The Expanse is one of the most well reviewed sci-fi series on TV, with the current third season scoring 100% on Rotten Tomatoes (vs. 95% for Season 2 and 76% for Season 1.)
The cancellation decision by Syfy is said to be linked to the nature of its agreement for the series, which only gives the cable network first-run linear rights in the US. That puts an extraordinary amount of emphasis on live, linear viewing which is inherently challenging for sci-fi/genre series which tend to draw the lion share of their audiences from digital/streaming.
The Expanse‘s Live+3 linear ratings started with 581K among adults 18-49 and 1.378M total viewers in Season 1. Season 2 slipped to 457K in 18-49 & 1.05M total; Season 3 to date is running just below the Season 2 averages, at 400K and 1 million, respectively. That is below the performance of Syfy’s top dramas, The Magicians and Krypton, as well as comedy Happy! but in line with a number of co-productions on the network.
“We are very disappointed the show will not be returning to Syfy,” said Alcon Entertainment co-founders and co-CEOs Andrew Kosove and Broderick Johnson. “We respect Syfy’s decision to end this partnership but given the commercial and critical success of the show, we fully plan to pursue other opportunities for this terrific and original IP.”
More about The Expanse Cancellation by Syfy
Allow me to make two personal observations on The Expanse. First of all, my son — who is graduating from high school soon and will be studying aerospace engineering in college — loves The Expanse. Being well-acquainted with his taste in television, this speaks volumes to me about the quality of this program. One viewer’s opinion means nothing to Syfy or to any potential buyer, but it tells me The Expanse deserves a television home. Personally, I hope it’s at Prime Video or Hulu, because we already pay for both, and baby needs a new pair of shoes (and by “shoes,” I mean tuition, room and board).

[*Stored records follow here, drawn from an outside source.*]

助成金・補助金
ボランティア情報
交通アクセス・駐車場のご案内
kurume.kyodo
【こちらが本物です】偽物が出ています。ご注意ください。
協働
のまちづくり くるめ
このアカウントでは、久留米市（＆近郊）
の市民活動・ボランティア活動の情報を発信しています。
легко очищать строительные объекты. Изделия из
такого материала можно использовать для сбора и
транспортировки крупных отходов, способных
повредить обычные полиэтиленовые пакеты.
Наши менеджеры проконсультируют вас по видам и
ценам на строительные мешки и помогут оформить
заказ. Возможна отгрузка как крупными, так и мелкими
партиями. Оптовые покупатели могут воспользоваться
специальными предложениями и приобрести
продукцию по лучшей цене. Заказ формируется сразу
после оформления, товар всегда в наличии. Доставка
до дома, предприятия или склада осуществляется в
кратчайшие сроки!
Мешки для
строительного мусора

Secondly, I wonder about Syfy’s relationship (and now, its deal) with Alcon. In addition to writing news pieces, I do advance work for articles we publish for both new series and new season premieres, including show pages, ratings posts, Vulture Watch articles, and Viewer Votes polls. One of my tasks is to find images. Do you see the photo of Ted Atherton as Dr. Strickland and Leah Madison Jung as Mei, at the top of this article? It is the only season three episodic photograph available from Syfy on the NBCUniversal press site.
The next “newest” photos are PR appearance shots from Comic-Con International: San Diego, in July of 2017. The most “recent” photos prior to that are gallery photos from January of 2017 and August of 2015. Those dates are not typos.

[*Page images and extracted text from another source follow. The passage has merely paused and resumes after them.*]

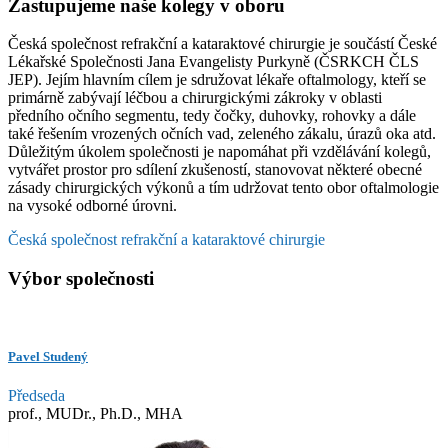
Zastupujeme naše kolegy v oboru
Česká společnost refrakční a kataraktové chirurgie je součástí České
Lékařské Společnosti Jana Evangelisty Purkyně (ČSRKCH ČLS
JEP). Jejím hlavním cílem je sdružovat lékaře oftalmology, kteří se
primárně zabývají léčbou a chirurgickými zákroky v oblasti
předního očního segmentu, tedy čočky, duhovky, rohovky a dále
také řešením vrozených očních vad, zeleného zákalu, úrazů oka atd.
Důležitým úkolem společnosti je napomáhat při vzdělávání kolegů,
vytvářet prostor pro sdílení zkušeností, stanovovat některé obecné
zásady chirurgických výkonů a tím udržovat tento obor oftalmologie
na vysoké odborné úrovni.
Česká společnost refrakční a kataraktové chirurgie
Výbor společnosti
Pavel Studený
Předseda
prof., MUDr., Ph.D., MHA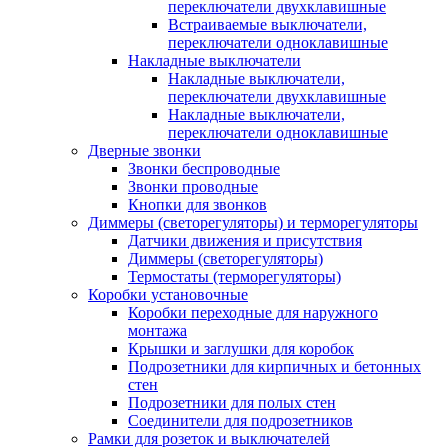
переключатели двухклавишные
Встраиваемые выключатели,
переключатели одноклавишные
Накладные выключатели
Накладные выключатели,
переключатели двухклавишные
Накладные выключатели,
переключатели одноклавишные
Дверные звонки
Звонки беспроводные
Звонки проводные
Кнопки для звонков
Диммеры (светорегуляторы) и терморегуляторы
Датчики движения и присутствия
Диммеры (светорегуляторы)
Термостаты (терморегуляторы)
Коробки установочные
Коробки переходные для наружного
монтажа
Крышки и заглушки для коробок
Подрозетники для кирпичных и бетонных
стен
Подрозетники для полых стен
Соединители для подрозетников
Рамки для розеток и выключателей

Syfy is usually quite good about putting up current images on the press site, including episode photos, so it has always been both frustrating and puzzling to me, that it is so hard to come by current photos for The Expanse. They do put photos on the Syfy.com show page, but photos loaded to the press site are our preferred source and come with credit information, etc. and are usually available in advance.

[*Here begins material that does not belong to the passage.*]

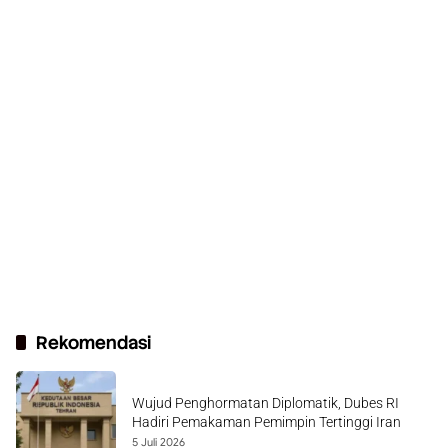
Rekomendasi
Wujud Penghormatan Diplomatik, Dubes RI
Hadiri Pemakaman Pemimpin Tertinggi Iran
5 Juli 2026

I had wondered if there was some reason Syfy wasn’t making PR materials for this show readily available and figured maybe they just didn’t want to use resources to do so. Now, after having read the above report on their first-run, linear rights, I wonder if they’re restricted from doing so.
I’ll likely never get an answer to this, but I thought the lack of photos was worth mentioning. It seems to me it either speaks of a lack of faith in the project, a lack of concern about it, or it says something about their relationship and/or deal with the production company.
What do you think? Are you a fan of The Expanse TV series? Are you disappointed Syfy has cancelled it? Do you think it will be renewed for a fourth season, elsewhere? Sound off, in the comments.